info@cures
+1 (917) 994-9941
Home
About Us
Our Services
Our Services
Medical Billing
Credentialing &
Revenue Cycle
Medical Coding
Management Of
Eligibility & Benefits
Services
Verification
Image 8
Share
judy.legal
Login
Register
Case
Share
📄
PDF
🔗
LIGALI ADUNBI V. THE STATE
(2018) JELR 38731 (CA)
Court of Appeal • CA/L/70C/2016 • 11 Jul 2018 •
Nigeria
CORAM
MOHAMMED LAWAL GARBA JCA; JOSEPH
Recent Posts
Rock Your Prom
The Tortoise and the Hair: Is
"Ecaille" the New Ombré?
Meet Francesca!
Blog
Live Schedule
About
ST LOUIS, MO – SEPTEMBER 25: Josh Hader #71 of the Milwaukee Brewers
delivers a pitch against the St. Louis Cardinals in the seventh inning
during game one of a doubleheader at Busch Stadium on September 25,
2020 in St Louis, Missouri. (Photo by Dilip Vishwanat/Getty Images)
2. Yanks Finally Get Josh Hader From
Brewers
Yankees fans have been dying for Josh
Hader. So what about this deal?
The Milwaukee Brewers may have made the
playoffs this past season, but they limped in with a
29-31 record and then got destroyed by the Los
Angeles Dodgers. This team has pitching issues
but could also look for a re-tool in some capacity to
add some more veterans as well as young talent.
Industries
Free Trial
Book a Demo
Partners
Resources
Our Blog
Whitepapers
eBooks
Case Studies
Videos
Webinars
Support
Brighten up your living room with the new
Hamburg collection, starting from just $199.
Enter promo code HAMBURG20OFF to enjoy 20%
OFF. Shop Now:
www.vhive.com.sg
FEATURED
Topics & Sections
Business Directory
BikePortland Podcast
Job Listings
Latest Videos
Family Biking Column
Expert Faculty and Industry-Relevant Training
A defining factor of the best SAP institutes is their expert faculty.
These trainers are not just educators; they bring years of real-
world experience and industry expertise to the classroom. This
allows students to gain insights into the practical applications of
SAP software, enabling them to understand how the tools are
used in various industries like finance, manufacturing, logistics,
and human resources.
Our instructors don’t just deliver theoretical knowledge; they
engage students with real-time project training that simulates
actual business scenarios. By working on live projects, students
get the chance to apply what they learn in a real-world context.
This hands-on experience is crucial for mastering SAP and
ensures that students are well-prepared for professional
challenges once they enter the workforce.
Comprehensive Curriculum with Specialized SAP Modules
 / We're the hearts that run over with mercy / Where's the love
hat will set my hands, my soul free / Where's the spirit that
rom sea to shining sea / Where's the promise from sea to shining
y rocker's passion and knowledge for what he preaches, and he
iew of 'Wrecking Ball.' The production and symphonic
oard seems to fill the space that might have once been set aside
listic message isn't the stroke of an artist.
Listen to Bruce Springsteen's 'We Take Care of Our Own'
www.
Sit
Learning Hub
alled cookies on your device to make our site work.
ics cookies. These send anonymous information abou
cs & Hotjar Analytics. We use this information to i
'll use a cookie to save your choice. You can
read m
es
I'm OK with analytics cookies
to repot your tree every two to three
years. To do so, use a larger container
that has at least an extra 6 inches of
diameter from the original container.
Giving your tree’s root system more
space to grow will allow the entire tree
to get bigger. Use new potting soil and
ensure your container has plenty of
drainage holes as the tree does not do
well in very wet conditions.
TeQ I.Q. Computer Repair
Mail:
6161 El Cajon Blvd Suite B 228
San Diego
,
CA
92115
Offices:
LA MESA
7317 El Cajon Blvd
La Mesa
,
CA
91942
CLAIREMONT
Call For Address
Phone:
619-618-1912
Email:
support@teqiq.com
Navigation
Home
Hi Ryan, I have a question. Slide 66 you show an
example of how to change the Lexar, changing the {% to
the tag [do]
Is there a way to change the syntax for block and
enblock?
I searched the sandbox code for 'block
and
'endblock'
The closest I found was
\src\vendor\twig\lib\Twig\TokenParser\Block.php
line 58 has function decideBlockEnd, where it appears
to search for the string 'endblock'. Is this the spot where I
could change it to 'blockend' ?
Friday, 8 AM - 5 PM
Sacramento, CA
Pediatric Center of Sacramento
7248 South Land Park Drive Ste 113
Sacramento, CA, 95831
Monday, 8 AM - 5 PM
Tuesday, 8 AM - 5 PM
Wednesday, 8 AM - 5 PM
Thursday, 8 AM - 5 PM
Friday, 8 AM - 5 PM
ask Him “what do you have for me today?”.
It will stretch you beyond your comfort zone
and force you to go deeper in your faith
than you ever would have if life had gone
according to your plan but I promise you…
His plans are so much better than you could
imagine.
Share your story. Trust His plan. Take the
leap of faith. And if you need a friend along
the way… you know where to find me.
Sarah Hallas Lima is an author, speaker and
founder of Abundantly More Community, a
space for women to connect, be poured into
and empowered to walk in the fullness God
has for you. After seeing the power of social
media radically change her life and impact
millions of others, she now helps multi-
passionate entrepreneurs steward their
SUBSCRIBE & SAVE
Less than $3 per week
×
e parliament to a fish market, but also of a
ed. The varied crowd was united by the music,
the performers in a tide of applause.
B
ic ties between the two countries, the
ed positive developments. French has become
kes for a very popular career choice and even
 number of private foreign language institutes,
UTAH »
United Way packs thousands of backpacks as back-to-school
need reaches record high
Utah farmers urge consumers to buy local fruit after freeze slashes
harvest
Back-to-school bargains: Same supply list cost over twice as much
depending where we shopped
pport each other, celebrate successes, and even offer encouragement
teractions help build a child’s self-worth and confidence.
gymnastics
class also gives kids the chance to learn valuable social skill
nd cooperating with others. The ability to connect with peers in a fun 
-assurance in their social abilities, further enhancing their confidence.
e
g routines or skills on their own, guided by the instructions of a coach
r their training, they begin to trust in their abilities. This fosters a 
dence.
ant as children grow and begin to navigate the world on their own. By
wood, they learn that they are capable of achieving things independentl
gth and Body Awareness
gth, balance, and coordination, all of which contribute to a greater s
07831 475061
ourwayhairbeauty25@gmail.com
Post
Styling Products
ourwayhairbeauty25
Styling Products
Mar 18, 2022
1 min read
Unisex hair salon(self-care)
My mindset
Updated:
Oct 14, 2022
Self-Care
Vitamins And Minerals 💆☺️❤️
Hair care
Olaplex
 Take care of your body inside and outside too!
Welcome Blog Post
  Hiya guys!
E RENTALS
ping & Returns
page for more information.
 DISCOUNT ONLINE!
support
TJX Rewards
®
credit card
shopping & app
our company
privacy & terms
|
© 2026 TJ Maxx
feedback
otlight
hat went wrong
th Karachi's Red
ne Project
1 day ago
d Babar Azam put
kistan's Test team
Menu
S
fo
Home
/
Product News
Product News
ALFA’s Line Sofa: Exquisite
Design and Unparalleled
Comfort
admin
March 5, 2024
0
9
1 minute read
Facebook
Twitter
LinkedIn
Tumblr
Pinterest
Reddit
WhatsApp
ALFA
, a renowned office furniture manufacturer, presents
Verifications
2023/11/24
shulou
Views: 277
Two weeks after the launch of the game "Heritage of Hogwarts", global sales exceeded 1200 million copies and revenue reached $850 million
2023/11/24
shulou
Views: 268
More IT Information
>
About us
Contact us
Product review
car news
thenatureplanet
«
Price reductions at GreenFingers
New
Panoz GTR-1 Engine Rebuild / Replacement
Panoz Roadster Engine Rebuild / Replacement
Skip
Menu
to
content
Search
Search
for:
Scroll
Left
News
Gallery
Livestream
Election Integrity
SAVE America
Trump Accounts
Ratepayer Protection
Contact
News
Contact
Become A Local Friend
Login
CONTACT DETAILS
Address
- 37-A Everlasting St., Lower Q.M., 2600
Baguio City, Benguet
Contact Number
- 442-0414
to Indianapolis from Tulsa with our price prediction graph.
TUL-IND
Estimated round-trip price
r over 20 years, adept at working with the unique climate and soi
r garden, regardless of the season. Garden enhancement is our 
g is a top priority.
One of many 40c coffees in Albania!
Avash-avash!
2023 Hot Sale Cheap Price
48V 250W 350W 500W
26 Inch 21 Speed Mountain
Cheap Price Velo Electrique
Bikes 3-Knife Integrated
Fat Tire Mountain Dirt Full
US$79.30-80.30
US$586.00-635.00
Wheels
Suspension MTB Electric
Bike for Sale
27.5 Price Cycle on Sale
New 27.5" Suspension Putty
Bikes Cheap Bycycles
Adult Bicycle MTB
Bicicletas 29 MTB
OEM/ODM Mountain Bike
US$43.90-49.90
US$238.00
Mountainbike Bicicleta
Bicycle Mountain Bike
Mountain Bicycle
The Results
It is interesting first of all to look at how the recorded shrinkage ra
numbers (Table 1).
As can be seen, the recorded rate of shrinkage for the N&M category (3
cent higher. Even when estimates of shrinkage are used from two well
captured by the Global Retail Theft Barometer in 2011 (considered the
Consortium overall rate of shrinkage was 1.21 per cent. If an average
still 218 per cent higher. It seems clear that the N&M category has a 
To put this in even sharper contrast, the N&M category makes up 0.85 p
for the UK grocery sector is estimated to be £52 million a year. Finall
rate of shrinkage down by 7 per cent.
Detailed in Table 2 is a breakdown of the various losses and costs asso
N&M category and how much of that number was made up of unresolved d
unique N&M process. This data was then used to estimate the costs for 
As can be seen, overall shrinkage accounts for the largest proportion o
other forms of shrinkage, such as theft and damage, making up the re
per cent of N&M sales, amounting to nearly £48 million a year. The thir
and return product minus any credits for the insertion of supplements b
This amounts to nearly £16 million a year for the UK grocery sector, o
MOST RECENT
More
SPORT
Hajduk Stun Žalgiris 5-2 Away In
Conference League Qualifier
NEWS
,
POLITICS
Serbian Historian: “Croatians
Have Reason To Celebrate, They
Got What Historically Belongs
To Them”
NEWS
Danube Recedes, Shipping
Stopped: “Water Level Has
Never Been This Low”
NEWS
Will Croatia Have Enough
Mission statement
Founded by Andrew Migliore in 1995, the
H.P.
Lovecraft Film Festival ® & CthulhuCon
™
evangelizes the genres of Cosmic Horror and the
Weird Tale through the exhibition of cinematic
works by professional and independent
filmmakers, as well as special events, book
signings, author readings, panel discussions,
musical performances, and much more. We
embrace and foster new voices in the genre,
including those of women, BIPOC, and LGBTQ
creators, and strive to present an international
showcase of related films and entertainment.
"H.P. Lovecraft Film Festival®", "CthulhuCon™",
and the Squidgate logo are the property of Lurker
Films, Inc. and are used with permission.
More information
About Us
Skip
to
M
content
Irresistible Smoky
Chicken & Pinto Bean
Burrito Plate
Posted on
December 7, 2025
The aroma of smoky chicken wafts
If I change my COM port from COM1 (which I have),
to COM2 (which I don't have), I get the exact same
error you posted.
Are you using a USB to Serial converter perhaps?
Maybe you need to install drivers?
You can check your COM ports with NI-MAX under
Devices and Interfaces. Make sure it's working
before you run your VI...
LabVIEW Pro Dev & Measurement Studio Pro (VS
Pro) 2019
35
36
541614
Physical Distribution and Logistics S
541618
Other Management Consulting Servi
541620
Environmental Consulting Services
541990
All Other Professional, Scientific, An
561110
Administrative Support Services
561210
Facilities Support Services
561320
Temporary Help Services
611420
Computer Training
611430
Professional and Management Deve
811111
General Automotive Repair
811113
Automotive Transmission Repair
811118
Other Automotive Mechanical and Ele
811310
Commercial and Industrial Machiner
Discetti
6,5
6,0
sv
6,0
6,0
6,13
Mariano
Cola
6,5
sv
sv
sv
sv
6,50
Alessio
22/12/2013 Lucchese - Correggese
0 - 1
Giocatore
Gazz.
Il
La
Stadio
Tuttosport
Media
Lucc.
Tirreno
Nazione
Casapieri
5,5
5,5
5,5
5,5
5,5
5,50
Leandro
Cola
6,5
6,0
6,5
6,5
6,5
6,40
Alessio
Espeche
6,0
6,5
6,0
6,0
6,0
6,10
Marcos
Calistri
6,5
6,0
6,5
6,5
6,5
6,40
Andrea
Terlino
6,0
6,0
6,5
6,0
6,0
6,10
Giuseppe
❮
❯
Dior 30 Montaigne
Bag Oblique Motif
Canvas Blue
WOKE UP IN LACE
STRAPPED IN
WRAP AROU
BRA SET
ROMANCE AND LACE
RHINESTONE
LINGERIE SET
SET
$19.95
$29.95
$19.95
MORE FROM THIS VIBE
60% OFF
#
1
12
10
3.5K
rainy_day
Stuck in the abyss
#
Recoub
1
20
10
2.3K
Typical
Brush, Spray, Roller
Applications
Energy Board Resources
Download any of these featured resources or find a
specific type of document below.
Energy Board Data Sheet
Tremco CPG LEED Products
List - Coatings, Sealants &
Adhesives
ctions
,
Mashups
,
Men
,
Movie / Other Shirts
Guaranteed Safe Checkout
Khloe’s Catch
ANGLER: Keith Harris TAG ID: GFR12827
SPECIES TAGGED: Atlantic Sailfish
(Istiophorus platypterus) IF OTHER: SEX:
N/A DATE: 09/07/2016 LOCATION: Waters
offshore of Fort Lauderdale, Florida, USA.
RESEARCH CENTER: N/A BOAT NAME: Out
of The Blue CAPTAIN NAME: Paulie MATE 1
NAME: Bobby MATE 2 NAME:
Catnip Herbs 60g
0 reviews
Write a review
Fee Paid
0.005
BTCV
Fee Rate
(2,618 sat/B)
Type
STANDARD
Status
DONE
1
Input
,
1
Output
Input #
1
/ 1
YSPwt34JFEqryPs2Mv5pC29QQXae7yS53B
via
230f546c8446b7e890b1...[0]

> **TASK GOAL**: All that should be returned is the run of lines from the one with "(Istiophorus platypterus) IF" to the last line of the material above, copied exactly.

> **PROBLEM SOLUTION**:
(Istiophorus platypterus) IF OTHER: SEX:
N/A DATE: 09/07/2016 LOCATION: Waters
offshore of Fort Lauderdale, Florida, USA.
RESEARCH CENTER: N/A BOAT NAME: Out
of The Blue CAPTAIN NAME: Paulie MATE 1
NAME: Bobby MATE 2 NAME:
Catnip Herbs 60g
0 reviews
Write a review
Fee Paid
0.005
BTCV
Fee Rate
(2,618 sat/B)
Type
STANDARD
Status
DONE
1
Input
,
1
Output
Input #
1
/ 1
YSPwt34JFEqryPs2Mv5pC29QQXae7yS53B
via
230f546c8446b7e890b1...[0]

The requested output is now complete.